# Finding center in dowels and squares



## hagerboy (Apr 30, 2010)

Does any one have a easy way to find exact center of a dowel or square stock. Or is there a jig that I can make for all sizes

Thanks jph66:sarcastic:


----------



## bobj3 (Jan 17, 2006)

Amazon.com: Woodstock D3098 Center Finder: Home Improvement

OR

http://www.amazon.com/INCRA-CENTER1...ref=sr_1_5?s=hi&ie=UTF8&qid=1337372118&sr=1-5

http://www.amazon.com/STAINLESS-CEN...ref=sr_1_1?s=hi&ie=UTF8&qid=1337372118&sr=1-1
==



jph66 said:


> Does any one have a easy way to find exact center of a dowel or square stock. Or is there a jig that I can make for all sizes
> 
> Thanks jph66:sarcastic:


----------



## GulfcoastGuy (Feb 27, 2012)

Place the vertex of a right angle (90 deg) anywhere on the edge of the circle stock with the sides running across the surface to separate points on the edge. Mark where the sides of the angle cross the edge. Draw a line between the two points. Move the vertex of the angle to another point on the circle and do it again. The intersection of the two lines is the geometric center. I do it with fresh business cards.

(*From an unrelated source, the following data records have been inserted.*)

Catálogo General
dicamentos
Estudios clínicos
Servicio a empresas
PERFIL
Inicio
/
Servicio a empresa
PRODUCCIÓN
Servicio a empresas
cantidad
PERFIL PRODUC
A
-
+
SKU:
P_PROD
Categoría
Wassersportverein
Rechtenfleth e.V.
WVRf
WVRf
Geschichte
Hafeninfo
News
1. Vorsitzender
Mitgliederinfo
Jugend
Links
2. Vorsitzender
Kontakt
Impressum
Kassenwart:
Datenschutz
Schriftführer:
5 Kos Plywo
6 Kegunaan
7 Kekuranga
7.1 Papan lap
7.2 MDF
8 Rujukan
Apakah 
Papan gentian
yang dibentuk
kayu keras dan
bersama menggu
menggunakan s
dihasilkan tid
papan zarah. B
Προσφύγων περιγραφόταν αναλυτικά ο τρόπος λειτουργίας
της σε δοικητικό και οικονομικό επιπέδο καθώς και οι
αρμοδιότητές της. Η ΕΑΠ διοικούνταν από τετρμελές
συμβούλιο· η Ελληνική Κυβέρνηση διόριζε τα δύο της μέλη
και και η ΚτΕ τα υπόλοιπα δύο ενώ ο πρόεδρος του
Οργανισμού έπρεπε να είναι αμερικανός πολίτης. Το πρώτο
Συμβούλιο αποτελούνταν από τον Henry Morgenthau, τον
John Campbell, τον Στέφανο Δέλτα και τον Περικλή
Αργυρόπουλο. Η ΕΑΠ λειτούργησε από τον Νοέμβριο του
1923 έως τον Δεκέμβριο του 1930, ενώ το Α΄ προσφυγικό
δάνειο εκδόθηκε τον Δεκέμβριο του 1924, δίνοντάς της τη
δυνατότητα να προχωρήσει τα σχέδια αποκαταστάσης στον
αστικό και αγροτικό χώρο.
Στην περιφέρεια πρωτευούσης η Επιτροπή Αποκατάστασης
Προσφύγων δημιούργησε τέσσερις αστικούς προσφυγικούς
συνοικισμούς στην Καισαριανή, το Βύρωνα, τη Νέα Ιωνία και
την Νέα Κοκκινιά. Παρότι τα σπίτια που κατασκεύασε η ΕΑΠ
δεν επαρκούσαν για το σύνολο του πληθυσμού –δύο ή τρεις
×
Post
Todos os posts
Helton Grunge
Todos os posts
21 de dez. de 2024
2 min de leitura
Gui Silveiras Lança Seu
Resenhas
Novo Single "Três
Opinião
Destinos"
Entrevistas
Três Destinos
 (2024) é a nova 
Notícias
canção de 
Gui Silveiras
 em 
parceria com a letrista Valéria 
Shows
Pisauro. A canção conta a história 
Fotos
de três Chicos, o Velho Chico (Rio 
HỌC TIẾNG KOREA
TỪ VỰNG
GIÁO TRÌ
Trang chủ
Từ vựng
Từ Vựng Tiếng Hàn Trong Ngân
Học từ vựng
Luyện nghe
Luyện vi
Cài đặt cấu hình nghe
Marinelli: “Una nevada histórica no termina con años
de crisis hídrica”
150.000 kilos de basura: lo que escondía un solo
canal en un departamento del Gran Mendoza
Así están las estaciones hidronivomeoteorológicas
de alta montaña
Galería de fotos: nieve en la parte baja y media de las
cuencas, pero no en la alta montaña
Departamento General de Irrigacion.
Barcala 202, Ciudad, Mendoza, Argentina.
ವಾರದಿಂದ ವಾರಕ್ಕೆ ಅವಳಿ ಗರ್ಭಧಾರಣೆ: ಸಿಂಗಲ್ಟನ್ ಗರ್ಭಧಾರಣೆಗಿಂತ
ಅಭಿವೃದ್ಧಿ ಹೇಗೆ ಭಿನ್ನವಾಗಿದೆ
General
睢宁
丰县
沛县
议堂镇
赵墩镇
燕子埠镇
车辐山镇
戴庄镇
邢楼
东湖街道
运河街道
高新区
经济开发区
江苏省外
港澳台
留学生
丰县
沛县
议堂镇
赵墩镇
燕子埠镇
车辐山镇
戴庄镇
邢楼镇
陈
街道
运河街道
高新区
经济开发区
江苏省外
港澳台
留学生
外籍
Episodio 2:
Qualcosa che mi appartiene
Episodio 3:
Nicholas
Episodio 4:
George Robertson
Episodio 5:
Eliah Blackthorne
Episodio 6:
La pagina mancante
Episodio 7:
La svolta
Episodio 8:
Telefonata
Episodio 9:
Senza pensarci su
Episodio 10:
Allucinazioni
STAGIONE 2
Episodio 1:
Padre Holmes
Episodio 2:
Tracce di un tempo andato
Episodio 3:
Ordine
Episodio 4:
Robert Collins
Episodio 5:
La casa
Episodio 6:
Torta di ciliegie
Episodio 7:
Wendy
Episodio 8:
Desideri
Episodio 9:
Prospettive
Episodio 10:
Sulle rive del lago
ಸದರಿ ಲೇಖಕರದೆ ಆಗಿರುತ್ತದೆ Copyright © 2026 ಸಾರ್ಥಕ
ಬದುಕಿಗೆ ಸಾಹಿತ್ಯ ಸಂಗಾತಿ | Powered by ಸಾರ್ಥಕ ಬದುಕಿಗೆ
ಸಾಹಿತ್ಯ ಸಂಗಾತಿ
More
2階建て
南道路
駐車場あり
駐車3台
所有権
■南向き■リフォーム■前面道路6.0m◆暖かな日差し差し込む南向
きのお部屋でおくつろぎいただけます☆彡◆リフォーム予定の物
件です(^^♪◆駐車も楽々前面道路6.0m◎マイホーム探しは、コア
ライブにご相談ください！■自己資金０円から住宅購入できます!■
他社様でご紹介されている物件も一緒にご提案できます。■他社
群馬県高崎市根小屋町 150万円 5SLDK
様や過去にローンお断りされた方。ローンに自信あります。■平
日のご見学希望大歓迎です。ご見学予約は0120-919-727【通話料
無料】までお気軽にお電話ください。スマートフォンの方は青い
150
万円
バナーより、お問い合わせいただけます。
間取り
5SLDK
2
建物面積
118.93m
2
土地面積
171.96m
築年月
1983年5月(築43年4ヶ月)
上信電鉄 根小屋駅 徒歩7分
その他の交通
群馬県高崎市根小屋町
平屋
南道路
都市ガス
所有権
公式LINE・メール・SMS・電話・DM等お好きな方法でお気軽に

Any time a right angle rests with its vertex on the circumference of a circle the intersection points with the sides will form a line that bisects the circle exactly. Two lines that bisect a circle at different angles will intersect at the center.

GCG


----------



## PapaDawg (May 27, 2012)

I work with a lot of small wood dowels and find it to be a difficult problem. I am speaking of 1/4" , 3/8" and so forth. Working with such small sizes requires the center to be pretty near dead center. Any and all suggestions would be appreciatd. Thanks much, Don


----------



## papawd (Jan 5, 2011)

I use a "DOWEL-IT" jig and HIGHLY reccommend it, I hope this helps


----------



## CharleyL (Feb 28, 2009)

A quick Google search found this for dowels. Will it help you?

Dead Center Finder for Dowels, Hand Tools, Tools - McFeely's

For squares

http://www.amazon.com/Woodstock-D3098-Center-Finder/dp/B0000DD4KF


Charley


----------



## Gaffboat (Mar 11, 2012)

How about using a forstner bit the size of the dowel to drill almost through a piece of scrap. Then drill a small (1/16 ~ 3/16) hole centered on the indent left by the forstner bit the rest of the way through the scrap. Now you can insert the dowel into the forstner hole and mark your center through the small hole. The attached images show you what I mean. You can make center jigs like this for almost any size dowel.


----------



## DaninVan (Jan 1, 2012)

Clever, Oliver! Good trick, thanks.


----------



## Bulldogg629 (Apr 5, 2011)

http://www.leevalley.com/us/wood/page.aspx?c=&p=43205&cat=1,330,49237&ap=1

I think the Veritas center marker is a brilliant method... mostly because I can never find a pencil in my shop.


----------